What is being asked> If "endereço" shows up in a line of the material, return that line.

Source information>
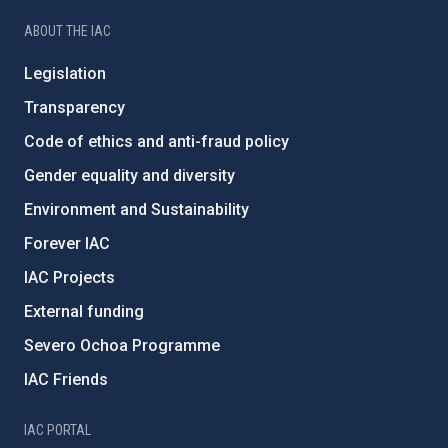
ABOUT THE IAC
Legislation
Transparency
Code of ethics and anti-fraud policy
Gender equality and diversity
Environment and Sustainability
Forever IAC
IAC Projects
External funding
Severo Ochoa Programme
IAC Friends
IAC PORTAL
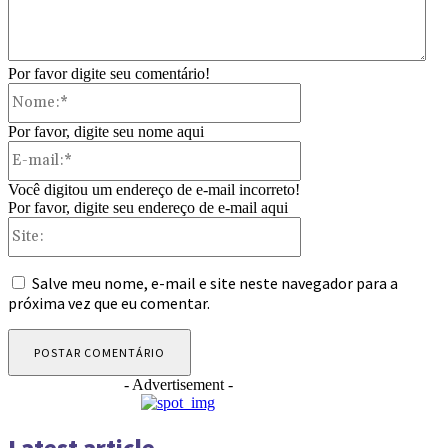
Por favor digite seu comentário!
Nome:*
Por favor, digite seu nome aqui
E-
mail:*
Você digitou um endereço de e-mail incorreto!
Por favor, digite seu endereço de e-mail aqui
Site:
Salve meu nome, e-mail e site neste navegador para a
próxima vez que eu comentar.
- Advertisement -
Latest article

Written solution>
Você digitou um endereço de e-mail incorreto!
Por favor, digite seu endereço de e-mail aqui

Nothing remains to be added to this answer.